Your goal
Gather each line in the entries that includes the string "makeup".

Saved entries
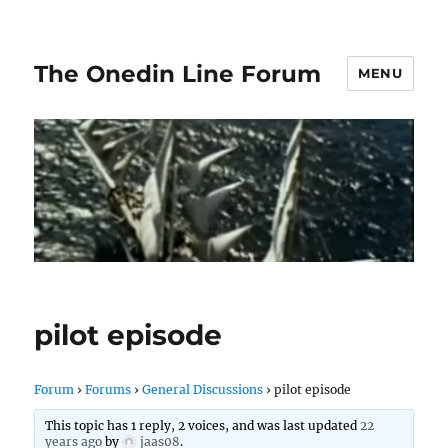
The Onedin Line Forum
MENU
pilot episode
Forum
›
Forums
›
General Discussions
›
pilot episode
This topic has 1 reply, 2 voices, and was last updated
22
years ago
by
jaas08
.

* * *

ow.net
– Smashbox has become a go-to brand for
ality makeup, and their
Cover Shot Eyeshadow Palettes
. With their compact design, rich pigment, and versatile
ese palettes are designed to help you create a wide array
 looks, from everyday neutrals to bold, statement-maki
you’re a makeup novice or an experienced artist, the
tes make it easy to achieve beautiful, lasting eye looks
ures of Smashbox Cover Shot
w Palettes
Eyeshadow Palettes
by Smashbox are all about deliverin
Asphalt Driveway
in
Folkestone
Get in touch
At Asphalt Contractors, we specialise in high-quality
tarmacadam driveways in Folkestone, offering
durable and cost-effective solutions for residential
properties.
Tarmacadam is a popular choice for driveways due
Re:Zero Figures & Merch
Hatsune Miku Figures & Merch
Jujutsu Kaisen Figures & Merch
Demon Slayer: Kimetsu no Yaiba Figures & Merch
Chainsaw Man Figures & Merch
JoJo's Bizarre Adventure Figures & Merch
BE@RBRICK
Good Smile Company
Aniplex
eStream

Response
ality makeup, and their
you’re a makeup novice or an experienced artist, the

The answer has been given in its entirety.